The isolated hybrid chaperonins were very stable.
After storage at 4 °C for 3 weeks, about 90% of the hybrid
chaperonins were still in the hybrid forms (data not shown). To
investigate whether the two heptamer rings of hybrid chaperonins could
reexchange each other in the presence of ATP/K+, we
incubated the hybrid chaperonins with ATP/K+ and analyzed
them by native PAGE. As shown in Fig. 7B,
regeneration of the parent chaperonins, GroEL14 and
T.holo-cpn (or Tcpn6014), was not observed, irrespective of
whether Hybrid (EL-60) or Hybrid (EL-60-10) was used as a starting
hybrid chaperonin. Further addition of either GroES7 or
Tcpn107 did not change the result (data not shown). This
result was unexpected, because if the hybrid chaperonin split in the
presence of ATP/K+, as observed for Thermus
chaperonin, parent chaperonins should be regenerated more or less as a
result of random reassociation of heptamers. Then we examined the
effects of heat (70 °C for 10 min) or proteinase K treatment on the
stability of the hybrid chaperonins. As shown in Fig. 7, C
and D, Thermus chaperonin was resistant to both
treatments under the conditions tested, whereas GroEL was destroyed.

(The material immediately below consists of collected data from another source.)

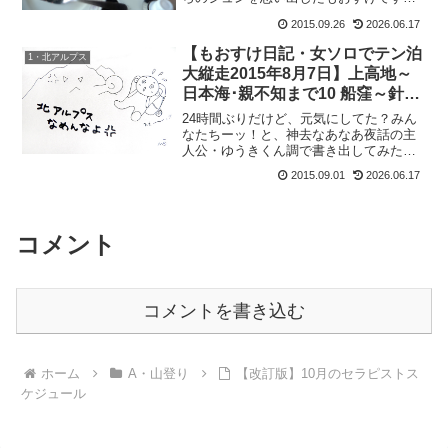
皆様おぱようございます。すっかりヒロ
2015.09.26
2026.06.17
ちゃんも山で声をかけられる人になった
ようで。姉さん、事件ですのヒロちゃん
【もおすけ日記・女ソロでテン泊
1・北アルプス
ブログいっつもお兄ちゃん...
大縦走2015年8月7日】上高地～
日本海･親不知まで10 船窪～針ノ
木小屋＆疲れにくくするインソー
24時間ぶりだけど、元気にしてた？みん
ル
なたちーッ！と、神去なあなあ夜話の主
人公・ゆうきくん調で書き出してみたも
おすけです。皆様こんにちにゃ。ほんと
2015.09.01
2026.06.17
これ、山の上で読むのに最高の本だわ。
友人の純ちゃんも読んでくれたようで、
純：「面白くって、あっ...
コメント
コメントを書き込む
ホーム
A・山登り
【改訂版】10月のセラピストス
ケジュール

After the isolated hybrid chaperonins were incubated at 70 °C for 10 min, the hybrid chaperonins disappeared completely, and
Thermus chaperonin but not GroEL14 appeared
(Fig. 7C, lanes 4 and 5). Treatment
with proteinase K also gave the same results (Fig. 7D,
lanes 4 and 5). These results indicate that only
when the GroEL7 moiety of the hybrid is denatured or proteolyzed, survived heptamer rings of Tcpn60 can reassociate to form
Tcpn6014 or T.holo-cpn.
DISCUSSION In this
report, we demonstrated ATP/K+-dependent
formation of the hybrid between GroEL14 and
Thermus chaperonin. This is a result of the heptamer
exchange reaction between both chaperonins. One can argue the
possibility that the hybrids are made up from three stacked heptamers
(GroEL14·Tcpn607), that is, that
GroEL14 simply binds Tcpn607 as a substrate
protein. This possibility was excluded from the analysis of molecular
size with gel-permeation HPLC, the observation of molecular shape by
electron micrograph, and the estimation of the molar ratio of
GroEL:T.cpn60 from phenylthiohydantoin derivatives recovered in Edman
degradation and from the staining intensity of the bands in SDS-PAGE
(Fig. 4, inset). The random incorporation of each cpn60
monomer into the tetradecamers is also very unlikely. If it really
happened, numerous protein bands corresponding to the complexes with
various combinations of parent chaperonin monomers should have appeared
between the bands of parent chaperonins in native PAGE. However, only a
single band appeared between parent chaperonins when the hybrid was
formed from GroEL14 and Tcpn6014 (Fig. 2). In
addition, under the experiment conditions, bands of monomeric GroEL and
monomeric Tcpn60 with meaningful staining intensity were not observed
in native PAGE (data not shown). Therefore, there is little
possibility, if any, that dissociation into monomers occurs before
formation of the hybrid.
Hybrid formation is not restricted to the combination of
Thermus chaperonins and GroEL and is also observed between
Tcpn6014 and chaperonin from P. denitrificans
(10) in the presence of ATP and K+.4 In
addition, Burston et al. (27) reported that the hybrid
between wild-type GroEL14 and mutant GroEL14,
called MR1 (mixed ring), is formed at 42 °C in the presence of ATP
and K+. These observations suggest that hybrid formation is
not an exceptional event but a rather common reaction among chaperonins
from several species. Because the conditions for hybrid formation are
nearly physiological, hybrids can be formed even in a living cell.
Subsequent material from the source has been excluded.